Data ▸
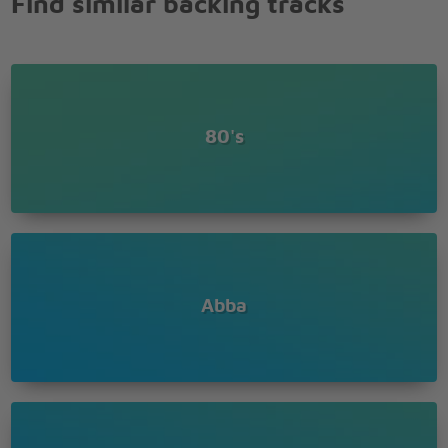
Find similar backing tracks
And your name is Harry
How dull it seems
Yet you're the hero of my dreams
I can still recall our last summer
I still see it all
80's
Walks along the Seine, laughing in the rain
Our last summer
Memories that remain
I can still recall our last summer
I still see it all
In the tourist jam, round the Notre Dame
Our last summer
Walking hand in hand
Abba
Paris restaurants
Our last summer
Morning croissants
We were living for the day, worries far away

Task requirements ▸
From the line that contains "Walks along the Seine, laughing in the rain" down to the final line of the entries, print every line exactly as it is, and only those lines.

Completed exercise ▸
Walks along the Seine, laughing in the rain
Our last summer
Memories that remain
I can still recall our last summer
I still see it all
In the tourist jam, round the Notre Dame
Our last summer
Walking hand in hand
Abba
Paris restaurants
Our last summer
Morning croissants
We were living for the day, worries far away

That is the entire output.